1. A photosensitive resin that is easily removed by baking soda, characterized in that, By weight, it includes the following components: Prepolymer (photocurable component): 50-80 parts; Reactive diluent (functional monomer) 20-45 parts; Photoinitiator 1-6 parts; The prepolymer is a polyurethane acrylate prepolymer.

2. The polyurethane acrylate prepolymer according to claim 1 further includes a diisocyanate structure, wherein the diisocyanate structure is one or a mixture of IPDI, TDI-80, HMDI, TMDI, and HDI.

3. The polyurethane acrylate prepolymer according to claim 1 further includes a hydroxy acrylate structure, wherein the hydroxy acrylate structure is one or a mixture of hydroxyethyl acrylate (HEA), pentaerythritol triacrylate (PETA), hydroxypropyl acrylate (HPA), hydroxyethyl methacrylate (HEMA), and hydroxypropyl methacrylate (HPMA).

4. The polyurethane acrylate prepolymer according to claim 1 contains at least one structure selected from polyether, polyester, or polycarbonate polyol.

5. The reactive diluent according to claim 1 comprises one or more of THFA, ACMO, β-CEA, HDDA, HPMA, HPA, HEMA, and HEA.

6. The photoinitiator according to claim 1 is selected from one or more of 2,4,6-trimethylbenzoyl-diphenylphosphine oxide (TPO), 2,4,6-trimethylbenzoyl-di(p-tolyl)phosphine oxide (TMO), Irgacure 819, and Irgacure 184, or a mixture thereof.

7. A method for preparing a photosensitive resin easily removable by baking soda as described in any one of claims 1-7, characterized in that, Includes the following steps: (a) Synthesis of polyurethane acrylate prepolymer: First, diisocyanate, polyol, and catalyst are reacted at 60-80℃ for 2-3 hours. Then, hydroxyl acrylate is added and reacted for another 2-3 hours. Finally, Fourier transform infrared spectroscopy is used to test for residual NCO groups. If no corresponding infrared peak is observed, the reaction is considered complete. (b) Weigh the prepolymer, reactive diluent, and photoinitiator according to the weight proportions, add them to the reactor, and stir for 30-60 minutes under nitrogen protection at 45-65℃ until they are evenly mixed; then filter with a 200-400 mesh filter to remove impurities, and degas under vacuum to obtain a photosensitive resin that is easily removed by baking soda.

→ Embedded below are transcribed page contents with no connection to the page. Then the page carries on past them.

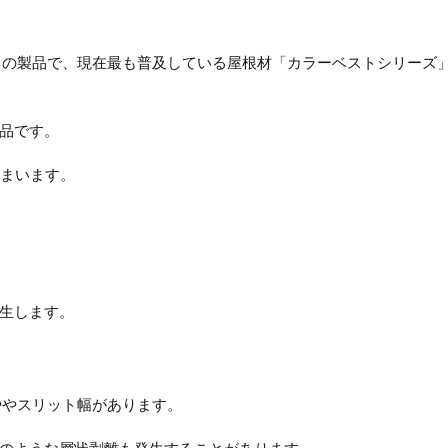
）の製品で、現在最も普及している屋根材「カラーベストシリーズ
品です。
しまいます。
生します。
ややスリット幅があります。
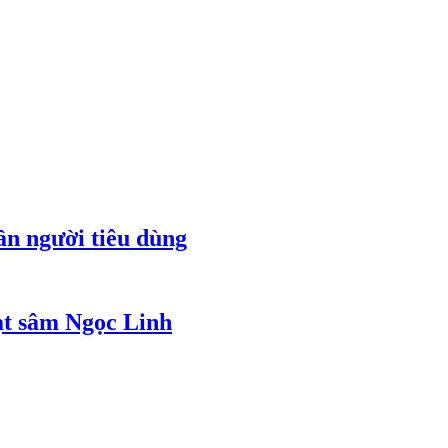
ần người tiêu dùng
ạt sâm Ngọc Linh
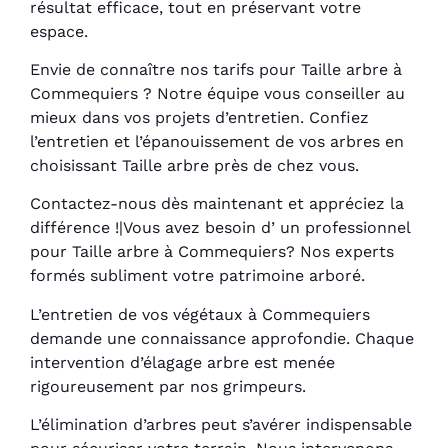
résultat efficace, tout en préservant votre
espace.
Envie de connaître nos tarifs pour Taille arbre à
Commequiers ? Notre équipe vous conseiller au
mieux dans vos projets d’entretien. Confiez
l’entretien et l’épanouissement de vos arbres en
choisissant Taille arbre près de chez vous.
Contactez-nous dès maintenant et appréciez la
différence !|Vous avez besoin d’ un professionnel
pour Taille arbre à Commequiers? Nos experts
formés subliment votre patrimoine arboré.
L’entretien de vos végétaux à Commequiers
demande une connaissance approfondie. Chaque
intervention d’élagage arbre est menée
rigoureusement par nos grimpeurs.
L’élimination d’arbres peut s’avérer indispensable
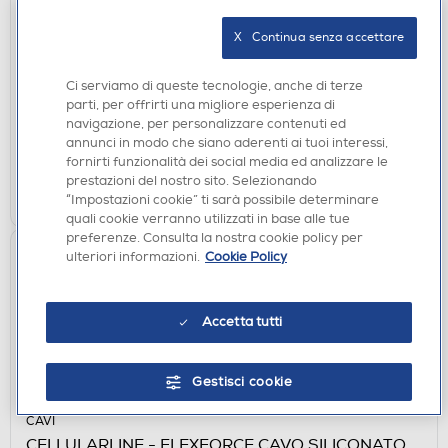
BORSE E CUSTODIE
CELLULARLINE - Custodia 3 Stand
X   Continua senza accettare
FOLIOGTABS9PL124K Galaxy Tab S9+-Nero
€ 37,90
Ci serviamo di queste tecnologie, anche di terze
parti, per offrirti una migliore esperienza di
disponibile
Acquisto online:
navigazione, per personalizzare contenuti ed
verifica
Ritiro in negozio in 30' gratuito:
annunci in modo che siano aderenti ai tuoi interessi,
fornirti funzionalità dei social media ed analizzare le
prestazioni del nostro sito. Selezionando
AGGIUNGI
“Impostazioni cookie” ti sarà possibile determinare
quali cookie verranno utilizzati in base alle tue
preferenze. Consulta la nostra cookie policy per
ulteriori informazioni.
Cookie Policy
Accetta tutti
Gestisci cookie
CAVI
CELLULARLINE - FLEXFORCE CAVO SILICONATO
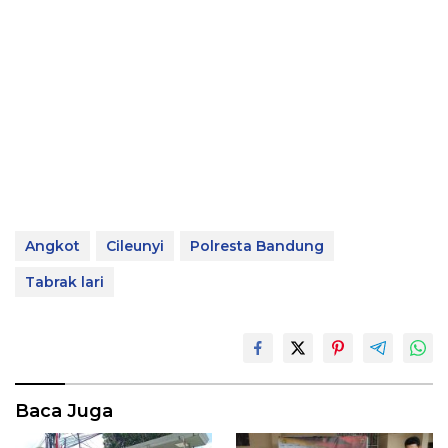
Angkot
Cileunyi
Polresta Bandung
Tabrak lari
Baca Juga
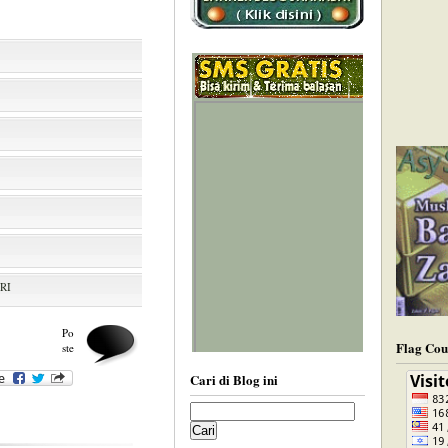
RI
Po
Flag Cou
ste
Cari di Blog ini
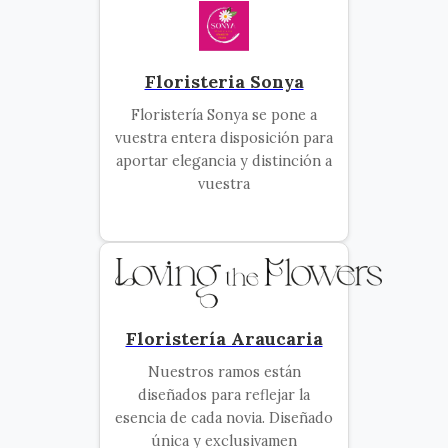
Floristeria Sonya
Floristería Sonya se pone a
vuestra entera disposición para
aportar elegancia y distinción a
vuestra
Floristería Araucaria
Nuestros ramos están
diseñados para reflejar la
esencia de cada novia. Diseñado
única y exclusivamen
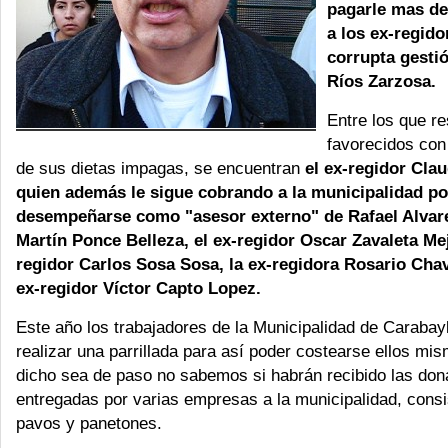
pagarle mas de
a los ex-regido
corrupta gesti
Ríos Zarzosa.
Entre los que re
favorecidos con
de sus dietas impagas, se encuentran
el ex-regidor Cla
quien además le sigue cobrando a la municipalidad po
desempeñarse como "asesor externo" de Rafael Alvare
Martín Ponce Belleza, el ex-regidor Oscar Zavaleta Meji
regidor Carlos Sosa Sosa, la ex-regidora Rosario Chav
ex-regidor Víctor Capto Lopez.
Este año los trabajadores de la Municipalidad de Carabayl
realizar una parrillada para así poder costearse ellos mi
dicho sea de paso no sabemos si habrán recibido las do
entregadas por varias empresas a la municipalidad, consi
pavos y panetones.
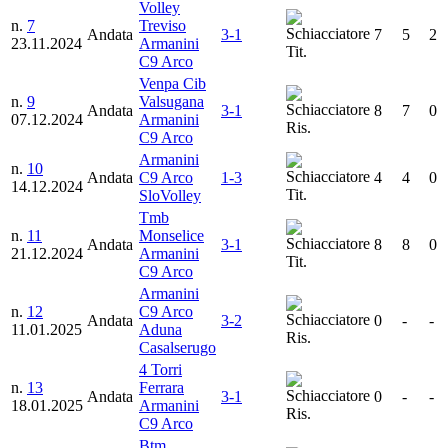
Volley
n.
7
Treviso
Andata
3-1
7
5
2
23.11.2024
Armanini
Tit.
C9 Arco
Venpa Cib
n.
9
Valsugana
Andata
3-1
8
7
0
07.12.2024
Armanini
Ris.
C9 Arco
Armanini
n.
10
Andata
C9 Arco
1-3
4
4
0
14.12.2024
Tit.
SloVolley
Tmb
n.
11
Monselice
Andata
3-1
8
8
0
21.12.2024
Armanini
Tit.
C9 Arco
Armanini
n.
12
C9 Arco
Andata
3-2
0
-
-
11.01.2025
Aduna
Ris.
Casalserugo
4 Torri
n.
13
Ferrara
Andata
3-1
0
-
-
18.01.2025
Armanini
Ris.
C9 Arco
Btm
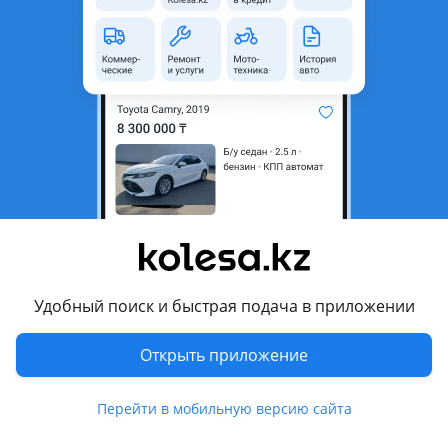
область
Состояние
Б/y
Сезонность
Всесезонные
Ширина
265 мм
Высота профиля
70
Диаметр
R16
Комментарий продавца
Продаются шины фирмы NEXEN, Dunlop, Triangle 265/70/16,
235/75/15
Удобный поиск и быстрая подача в приложении
Перевести
Открыть приложение
Другие объявления продавца
Перейти в мобильную версию сайта
id25798857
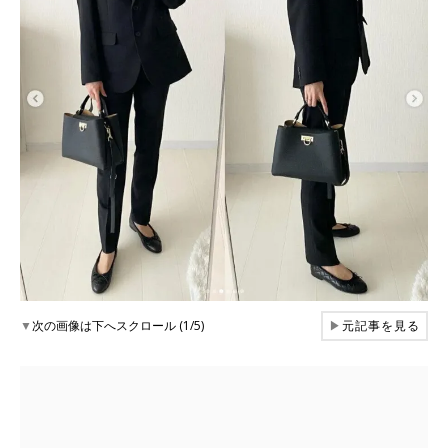
▼
次の画像は下へスクロール (1/5)
▶
元記事を見る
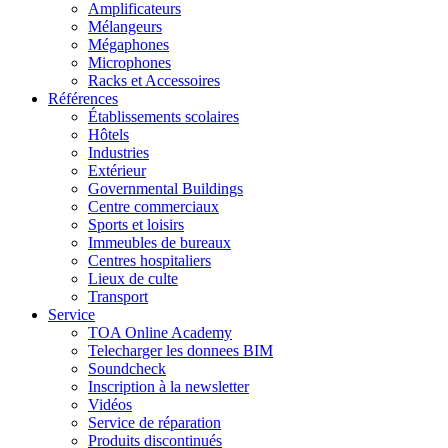
Amplificateurs
Mélangeurs
Mégaphones
Microphones
Racks et Accessoires
Références
Établissements scolaires
Hôtels
Industries
Extérieur
Governmental Buildings
Centre commerciaux
Sports et loisirs
Immeubles de bureaux
Centres hospitaliers
Lieux de culte
Transport
Service
TOA Online Academy
Telecharger les donnees BIM
Soundcheck
Inscription à la newsletter
Vidéos
Service de réparation
Produits discontinués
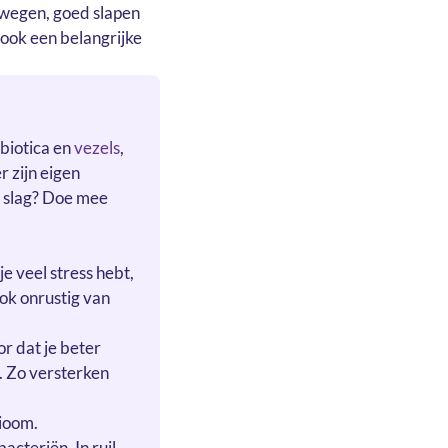
ewegen, goed slapen
ook een belangrijke
ebiotica en
vezels
,
 zijn eigen
e slag? Doe mee
 je veel stress hebt,
ok onrustig van
r dat je beter
n. Zo versterken
bioom.
acteriën. In ruil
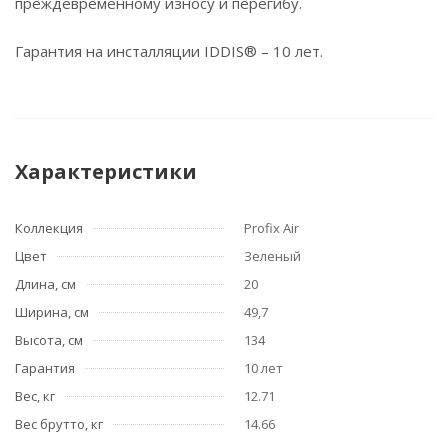
преждевременному износу и перегибу.
Гарантия на инсталляции IDDIS® – 10 лет.
Характеристики
Коллекция
Profix Air
Цвет
Зеленый
Длина, см
20
Ширина, см
49,7
Высота, см
134
Гарантия
10 лет
Вес, кг
12.71
Вес брутто, кг
14.66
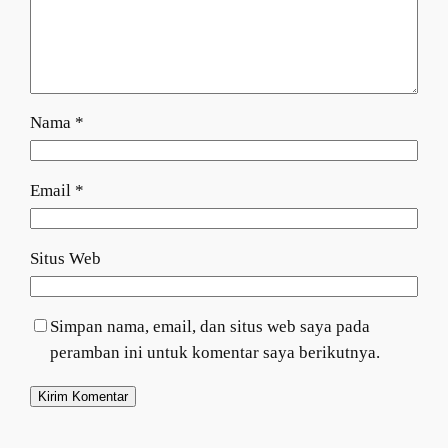
Nama
*
Email
*
Situs Web
Simpan nama, email, dan situs web saya pada
peramban ini untuk komentar saya berikutnya.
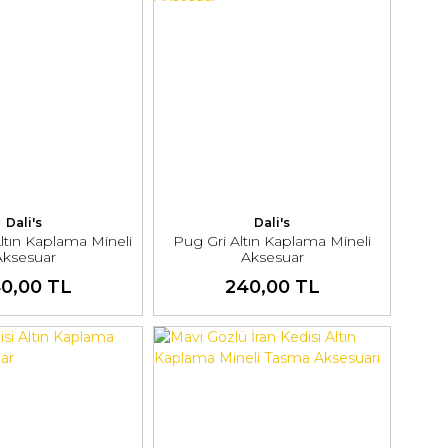
Dali's
Dali's
ltın Kaplama Mineli
Pug Gri Altın Kaplama Mineli
Aksesuar
Aksesuar
0,00 TL
240,00 TL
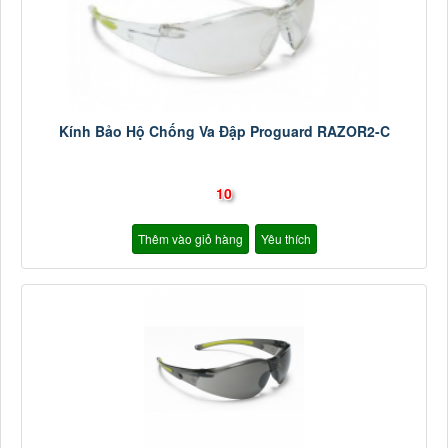
Kính Bảo Hộ Chống Va Đập Proguard RAZOR2-C
10
Thêm vào giỏ hàng
Yêu thích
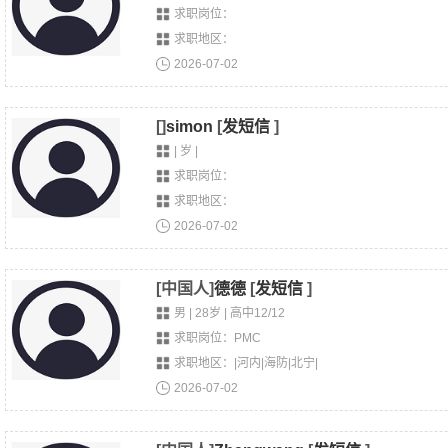
求职岗位：
求职地区：
2026-07-02
[]
simon
[
发短信
]
| 岁 |
求职岗位：
求职地区：
2026-07-02
[中国人]
德德
[
发短信
]
男 | 28岁 | 高中12/12
求职岗位：PMC
求职地区：|河内|海防|北宁|
2026-07-02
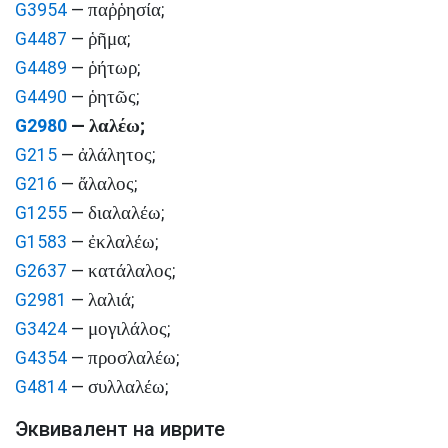
παῤῥησία
G3954
—
;
ῥῆμα
G4487
—
;
ῥήτωρ
G4489
—
;
ῥητῶς
G4490
—
;
λαλέω
G2980
—
;
ἀλάλητος
G215
—
;
ἄλαλος
G216
—
;
διαλαλέω
G1255
—
;
ἐκλαλέω
G1583
—
;
κατάλαλος
G2637
—
;
λαλιά
G2981
—
;
μογιλάλος
G3424
—
;
προσλαλέω
G4354
—
;
συλλαλέω
G4814
—
;
Эквивалент на иврите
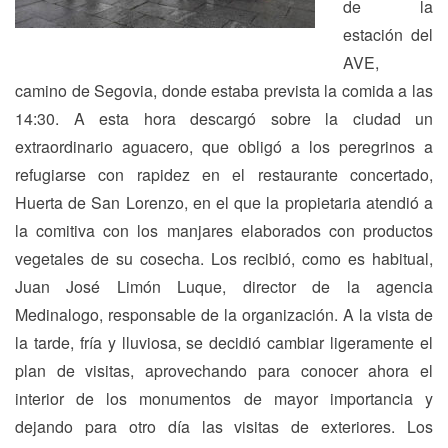
de la
estación del
AVE,
camino de Segovia, donde estaba prevista la comida a las
14:30. A esta hora descargó sobre la ciudad un
extraordinario aguacero, que obligó a los peregrinos a
refugiarse con rapidez en el restaurante concertado,
Huerta de San Lorenzo, en el que la propietaria atendió a
la comitiva con los manjares elaborados con productos
vegetales de su cosecha. Los recibió, como es habitual,
Juan José Limón Luque, director de la agencia
Medinalogo, responsable de la organización. A la vista de
la tarde, fría y lluviosa, se decidió cambiar ligeramente el
plan de visitas, aprovechando para conocer ahora el
interior de los monumentos de mayor importancia y
dejando para otro día las visitas de exteriores. Los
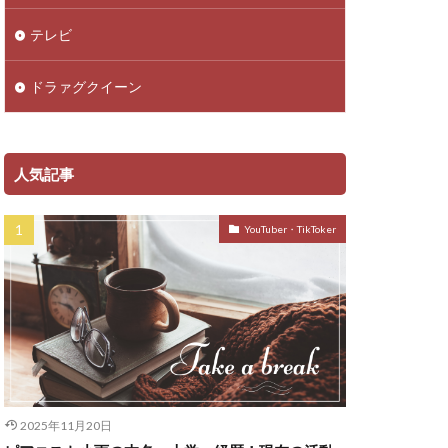
テレビ
ドラァグクイーン
人気記事
YouTuber・TikToker
2025年11月20日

8. The preparation method according to claim 7, characterized in that... The catalyst used in step (a) is one or a mixture of two of the following: dibutyltin dilaurate, dibutyltin dilaurate, stannous octoate, triethylamine, and triethylenediamine, with an addition amount of 100ppm-600ppm.

9. The preparation method according to claim 7, characterized in that... In step (b), the stirring rate is 150-300 r / min; at the same time, light-protected conditions are used during the stirring process to avoid premature decomposition of the photoinitiator.

10. A post-treatment method for the photosensitive resin according to any one of claims 1-6, characterized in that, Photosensitive resin is coated onto a PET release film and then cured under a mercury lamp at an energy of 500-2500 mJ / cm². The cured film is then immersed in a 3-10% sodium bicarbonate solution at room temperature or 20-50℃ for 5-15 minutes. After immersion, the cured film can completely swell and peel off. Simultaneously, after curing, it exhibits good flexibility (no breakage after being folded at least 15 times) and good alcohol resistance (no discoloration, bubbling, or peeling after wiping with alcohol).